陳平安把懷錶揣回兜裡。
“早上六點半,我在小食堂備菜。你們這位南大廚帶著個幫廚,鬼鬼祟祟地蹲在我們後廚窗戶底下的排水溝旁邊。他徒弟手裡攥著個紙包,嘀咕著要把這藥下在給首長備用的豬心湯裡。”
陳平安在心裡冷笑。
早上他運轉《基礎引氣訣》時,兩百米內的風吹草動根本逃不過他的耳朵。南易為了搶功,想出這種下三濫的手段。

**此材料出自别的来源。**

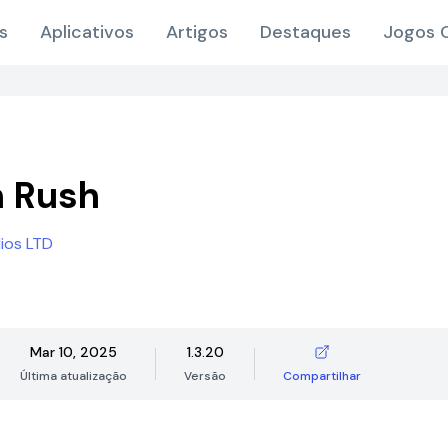
s
Aplicativos
Artigos
Destaques
Jogos O
 Rush
ios LTD
Mar 10, 2025
1.3.20
Última atualização
Versão
Compartilhar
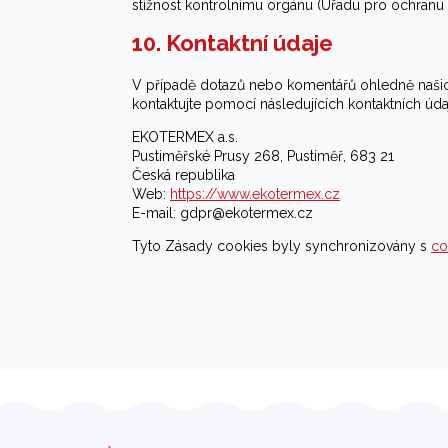
stížnost kontrolnímu orgánu (Úřadu pro ochranu 
10. Kontaktní údaje
V případě dotazů nebo komentářů ohledně našich
kontaktujte pomocí následujících kontaktních úda
EKOTERMEX a.s.
Pustiměřské Prusy 268, Pustiměř, 683 21
Česká republika
Web:
https://www.ekotermex.cz
E-mail:
gdpr@
ekotermex.cz
Tyto Zásady cookies byly synchronizovány s
co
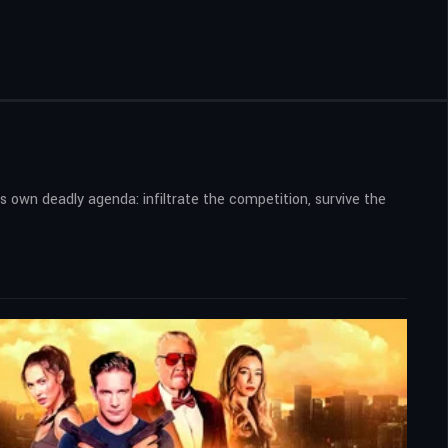
s own deadly agenda: infiltrate the competition, survive the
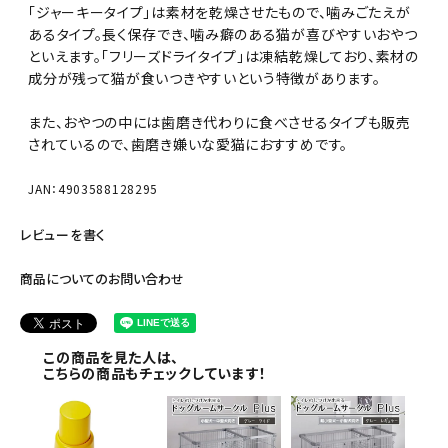
「ジャーキータイプ」は素材を乾燥させたもので、噛みごたえが
あるタイプ。長く保存でき、噛み癖のある猫が喜びやすいおやつ
といえます。「フリーズドライタイプ」は凍結乾燥しており、素材の
成分が残って猫が食いつきやすいという特徴があります。
また、おやつの中には歯磨き代わりに食べさせるタイプも販売
されているので、歯磨き嫌いな愛猫におすすめです。
JAN：4903588128295
レビューを書く
商品についてのお問い合わせ
この商品を見た人は、
こちらの商品もチェックしています！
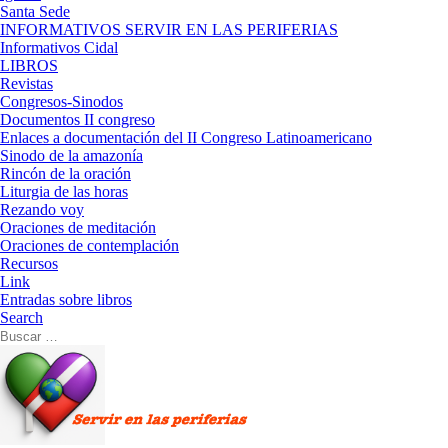
Santa Sede
INFORMATIVOS SERVIR EN LAS PERIFERIAS
Informativos Cidal
LIBROS
Revistas
Congresos-Sinodos
Documentos II congreso
Enlaces a documentación del II Congreso Latinoamericano
Sinodo de la amazonía
Rincón de la oración
Liturgia de las horas
Rezando voy
Oraciones de meditación
Oraciones de contemplación
Recursos
Link
Entradas sobre libros
Search
Buscar
Buscar
…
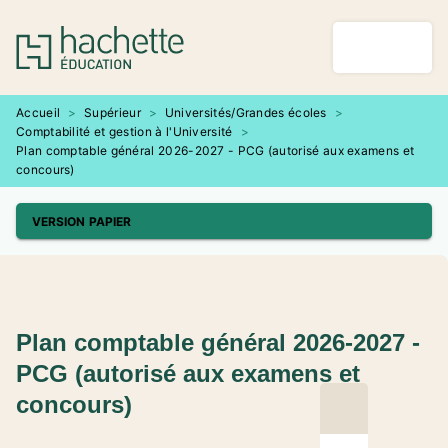
MENU
RECHERCHE
CONTENU
PIED DE PAGE
Accueil
>
Supérieur
>
Universités/Grandes écoles
>
Comptabilité et gestion à l'Université
>
Plan comptable général 2026-2027 - PCG (autorisé aux examens et
concours)
VERSION PAPIER
Plan comptable général 2026-2027 -
PCG (autorisé aux examens et
concours)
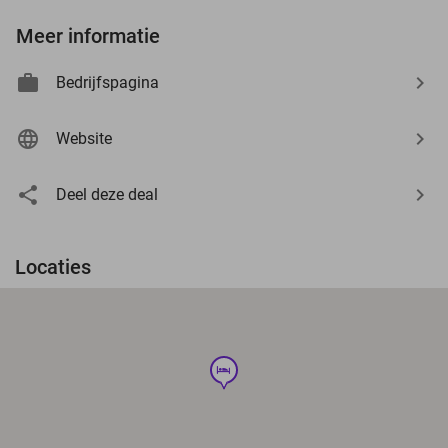
Meer informatie
Bedrijfspagina
Website
Deel deze deal
Locaties
hotel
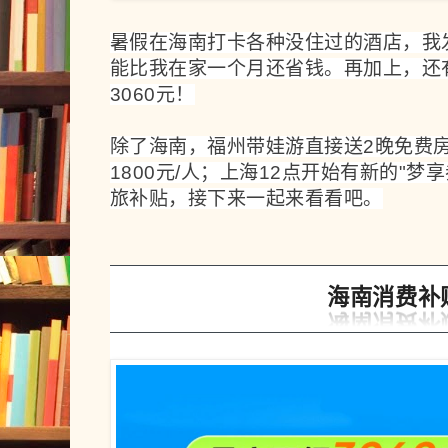
暑假在海南打卡各种没住过的酒店，我
能比我在家一个月还省钱。再加上，还
3060元！
除了海南，福州带娃游直接送2晚免费
1800元/人；上海12点开始有新的"梦
旅补贴，接下来一起来看看吧。
海南消费补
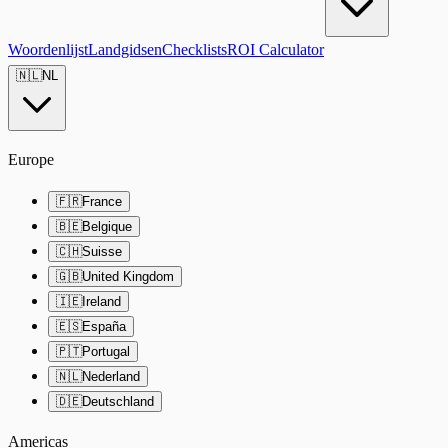
Woordenlijst
Landgidsen
Checklists
ROI Calculator
🇳🇱
NL
Europe
🇫🇷
France
🇧🇪
Belgique
🇨🇭
Suisse
🇬🇧
United Kingdom
🇮🇪
Ireland
🇪🇸
España
🇵🇹
Portugal
🇳🇱
Nederland
🇩🇪
Deutschland
Americas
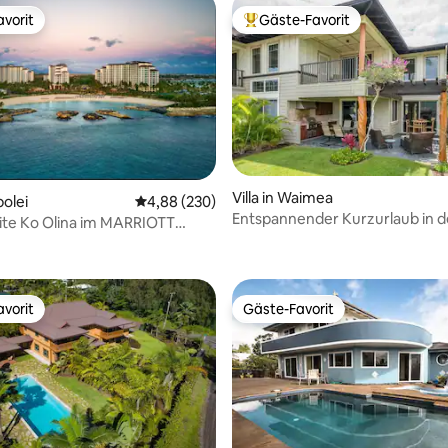
vorit
Gäste-Favorit
vorit
Beliebter Gäste-Favorit.
Villa in Waimea
Bewertung: 5 von 5, 43 Bewertungen
polei
Durchschnittliche Bewertung: 4,88 von 5, 2
4,88 (230)
Entspannender Kurzurlaub in d
ite Ko Olina im MARRIOTT
Villas Mauna Lani Beach
ub
vorit
Gäste-Favorit
vorit
Gäste-Favorit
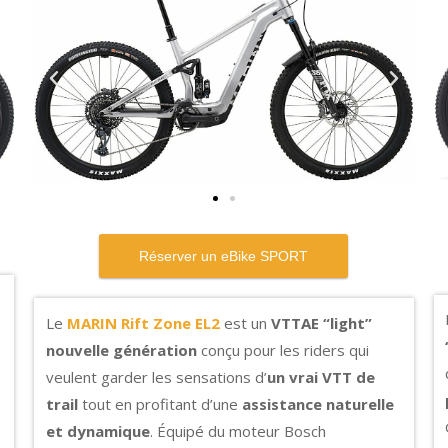
Le
MARIN Rift Zone EL2
est un
VTTAE “light”
nouvelle génération
conçu pour les riders qui
veulent garder les sensations d’
un vrai VTT de
trail
tout en profitant d’une
assistance naturelle
et dynamique
. Équipé du moteur Bosch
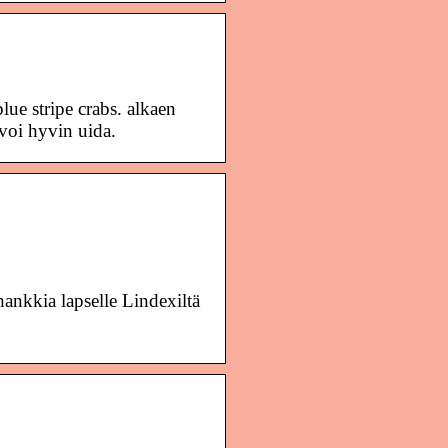
tripe crabs. alkaen
voi hyvin uida.
hankkia lapselle Lindexiltä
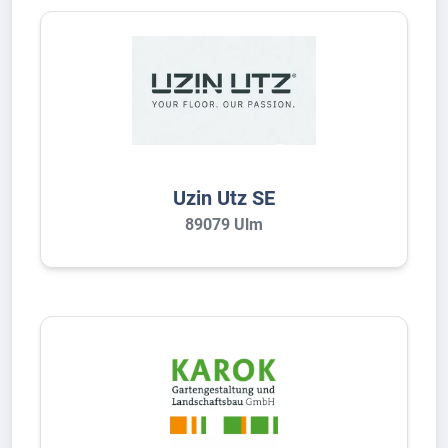
Uzin Utz SE
89079 Ulm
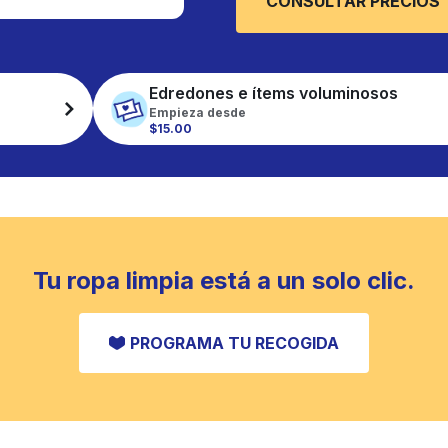
CONSULTAR PRECIOS
Edredones e ítems voluminosos
Empieza desde
$15.00
Tu ropa limpia está a un solo clic.
PROGRAMA TU RECOGIDA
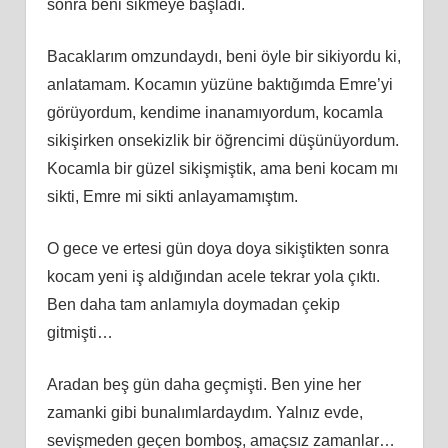
sonra beni sikmeye başladı.
Bacaklarım omzundaydı, beni öyle bir sikiyordu ki,
anlatamam. Kocamın yüzüne baktığımda Emre’yi
görüyordum, kendime inanamıyordum, kocamla
sikişirken onsekizlik bir öğrencimi düşünüyordum.
Kocamla bir güzel sikişmiştik, ama beni kocam mı
sikti, Emre mi sikti anlayamamıştım.
O gece ve ertesi gün doya doya sikiştikten sonra
kocam yeni iş aldığından acele tekrar yola çıktı.
Ben daha tam anlamıyla doymadan çekip
gitmişti…
Aradan beş gün daha geçmişti. Ben yine her
zamanki gibi bunalımlardaydım. Yalnız evde,
sevişmeden geçen bomboş, amaçsız zamanlar…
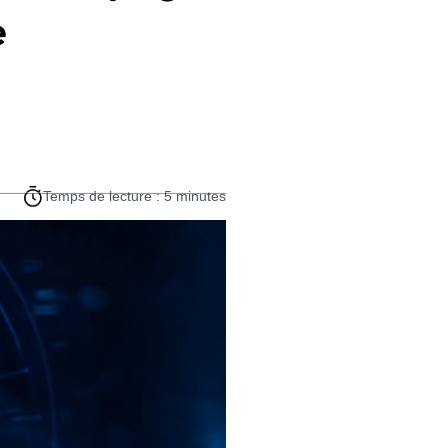
e
Temps de lecture : 5 minutes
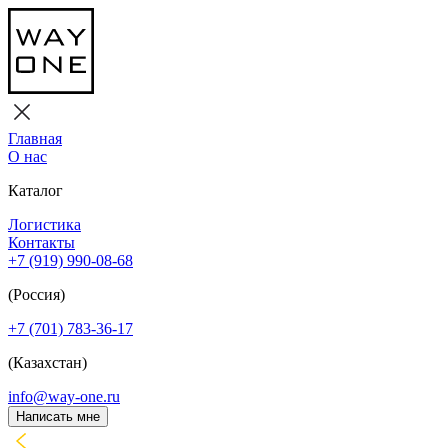
Главная
О нас
Каталог
Логистика
Контакты
+7 (919) 990-08-68
(Россия)
+7 (701) 783-36-17
(Казахстан)
info@way-one.ru
Написать мне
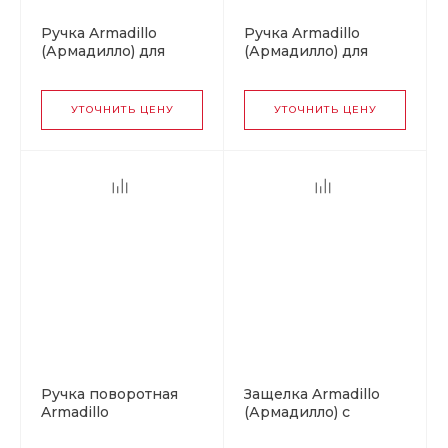
Ручка Armadillo
Ручка Armadillo
(Армадилло) для
(Армадилло) для
раздвижных дверей
раздвижных дверей
SH.QUADRO55.010
SH.QUADRO55.010
CP-8 хром
SN-3 матовый
УТОЧНИТЬ ЦЕНУ
УТОЧНИТЬ ЦЕНУ
никель
Ручка поворотная
Защелка Armadillo
Armadillo
(Армадилло) с
(Армадилло) для
ручками для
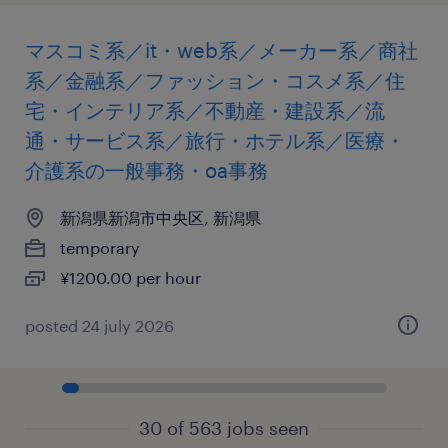
マスコミ系／it・web系／メーカー系／商社
系／金融系／ファッション・コスメ系／住
宅・インテリア系／不動産・建設系／流
通・サービス系／旅行・ホテル系／医療・
介護系の一般事務・oa事務
新潟県新潟市中央区, 新潟県
temporary
¥1200.00 per hour
posted 24 july 2026
30 of 563 jobs seen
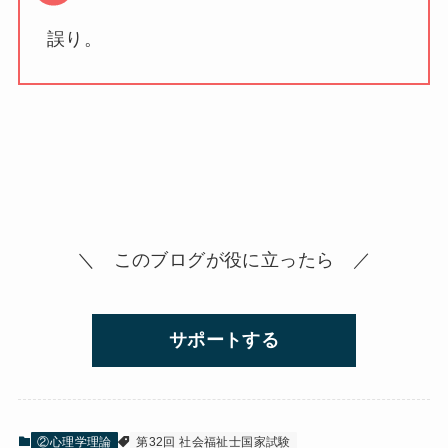
誤り。
＼ このブログが役に立ったら ／
サポートする
②心理学理論
第32回 社会福祉士国家試験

陳平安當時連面都沒露,隔著窗戶屈指彈了一張系統兌換的“微型黴運符”出去,正中南易的後腦勺。
黴運符發作,南易不僅下毒沒成,反而把那包烈性瀉藥當成茶葉,順手揣進了自己的兜裡,泡進了自己的茶壺。
“他心術不正,自己吃了自己下的藥,這也算工傷?”
陳平安的話音砸在地上。
屋裡的空氣凝滯了幾秒。
齊偉半張著嘴,眼神里的光影劇烈地晃動了一下。他根本不信中醫,更不信這個年紀輕輕的採購員。
“去打電話核實!”
齊偉轉頭衝著門口的警衛低吼。
警衛立刻跑去外間的辦公室撥打電話。
貴賓廳裡只剩下粗重的呼吸聲和牆上掛鐘秒針走動的滴答聲。
楊廠長扶著茶几的桌腿,艱難地爬了起來,雙腿還在不住地打著擺子。他看看陳平安,又看看那口還在散發著驚人熱量的泥巴鍋,感覺心臟都快跳出嗓子眼了。
十分鐘後。
外間的門被推開。
去打電話的警衛大步走進來,貼在齊偉耳邊低語了幾句。
齊偉的臉色以肉眼可見的速度紅白交替,像開了個染坊。
警衛彙報的內容和陳平安說的一字不差。機修廠保衛科在南易的茶壺裡發現了大量殘留的烈性瀉藥,而且南易在送醫途中曾短暫清醒,自己招供了試圖給軋鋼廠下藥的陰謀。
真相大白。
楊廠長長長地吐出一口濁氣,整個人靠在牆上,感覺像是在鬼門關前走了一遭。機修廠這次算是徹底身敗名裂了,敢在給首長的備菜裡動手腳,南易下半輩子算是交代在籬笆牆裡了。
陳平安收回按在砂鍋上的手。
“齊主任,外部的髒水洗乾淨了。現在,可以讓我給首長上菜了嗎?”
齊偉的後槽牙咬得咯咯作響。
他死死盯著陳平安,雖然下毒的嫌疑排除了,但他骨子裡的那種專業傲慢絕不允許自己在一個土法熬湯的工人面前低頭。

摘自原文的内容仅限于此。